* _WORK INSTRUCTIONS_
The answer must consist of every line from the entries that holds the word "this".

* _EXERCISE INPUT_
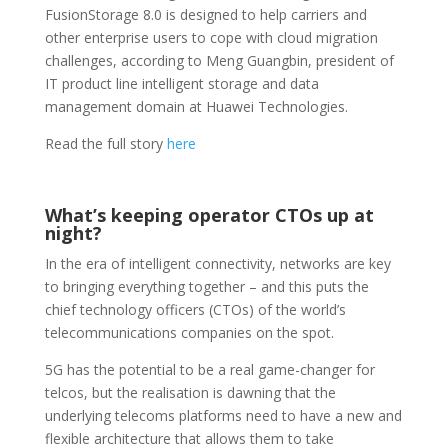
FusionStorage 8.0 is designed to help carriers and
other enterprise users to cope with cloud migration
challenges, according to Meng Guangbin, president of
IT product line intelligent storage and data
management domain at Huawei Technologies.
Read the full story
here
What’s keeping operator CTOs up at
night?
In the era of intelligent connectivity, networks are key
to bringing everything together – and this puts the
chief technology officers (CTOs) of the world’s
telecommunications companies on the spot.
5G has the potential to be a real game-changer for
telcos, but the realisation is dawning that the
underlying telecoms platforms need to have a new and
flexible architecture that allows them to take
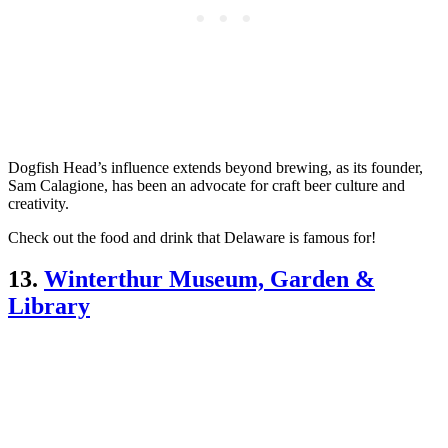
Dogfish Head’s influence extends beyond brewing, as its founder,
Sam Calagione, has been an advocate for craft beer culture and
creativity.
Check out the food and drink that Delaware is famous for!
13.
Winterthur Museum, Garden &
Library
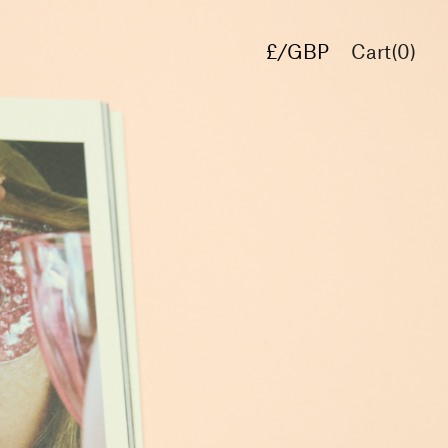
£/GBP
Cart(
0
)
€/EUR
$/USD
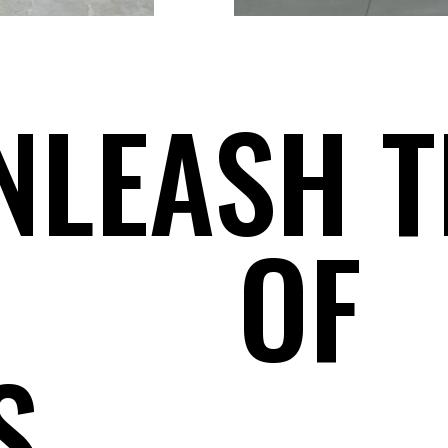
NLEASH T
OF
S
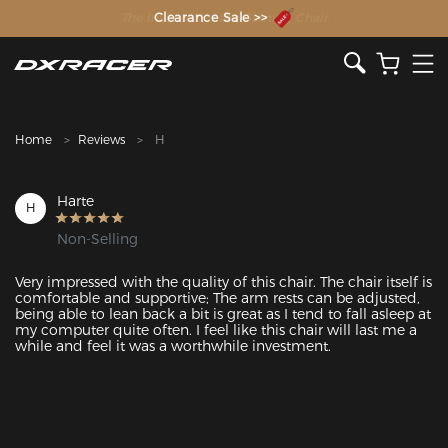
The Inventor of the Gaming Chair
Clearance Sale >>
Home
Reviews
H
Harte
H
Non-Selling
Very impressed with the quality of this chair. The chair itself is 
comfortable and supportive; The arm rests can be adjusted, 
being able to lean back a bit is great as I tend to fall asleep at 
my computer quite often. I feel like this chair will last me a 
while and feel it was a worthwhile investment. 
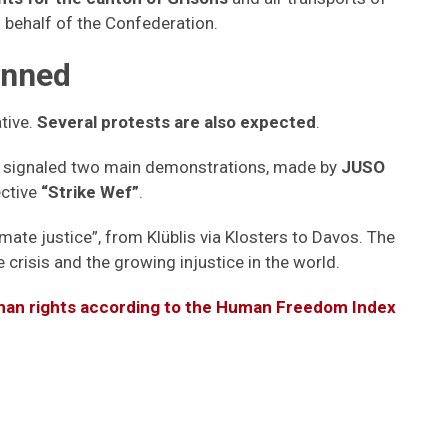
 behalf of the Confederation.
anned
ative.
Several protests are also expected
.
ad signaled two main demonstrations, made by
JUSO
ctive
“Strike Wef”
.
mate justice”, from Klüblis via Klosters to Davos. The
e crisis and the growing injustice in the world.
man rights according to the Human Freedom Index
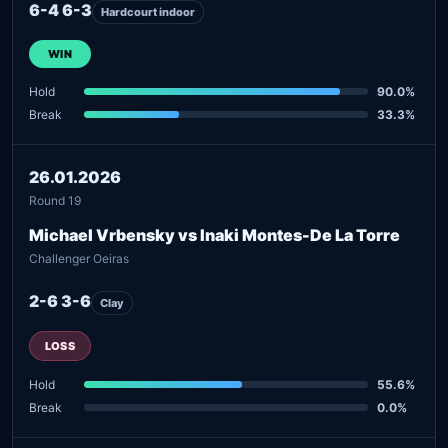
6-4 6-3
Hardcourt indoor
WIN
Hold
90.0%
Break
33.3%
26.01.2026
Round 19
Michael Vrbensky vs Inaki Montes-De La Torre
Challenger Oeiras
2-6 3-6
Clay
LOSS
Hold
55.6%
Break
0.0%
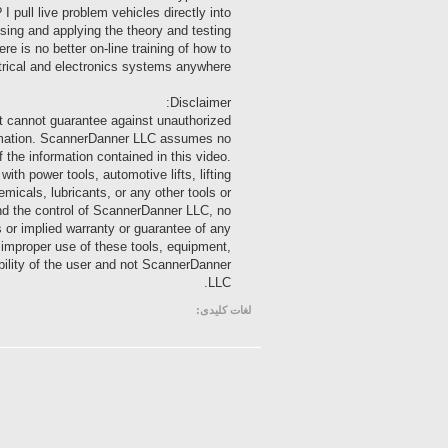
 pull live problem vehicles directly into
sing and applying the theory and testing
e is no better on-line training of how to
trical and electronics systems anywhere!
Disclaimer:
t cannot guarantee against unauthorized
nformation. ScannerDanner LLC assumes no
of the information contained in this video.
 power tools, automotive lifts, lifting
emicals, lubricants, or any other tools or
ond the control of ScannerDanner LLC, no
s or implied warranty or guarantee of any
m improper use of these tools, equipment,
ibility of the user and not ScannerDanner
LLC.
لغات کلیدی:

* _TASK ANSWER_
to bringing everything together – and this puts the
Very impressed with the quality of this chair. The chair itself is 
my computer quite often. I feel like this chair will last me a 
of the information contained in this video.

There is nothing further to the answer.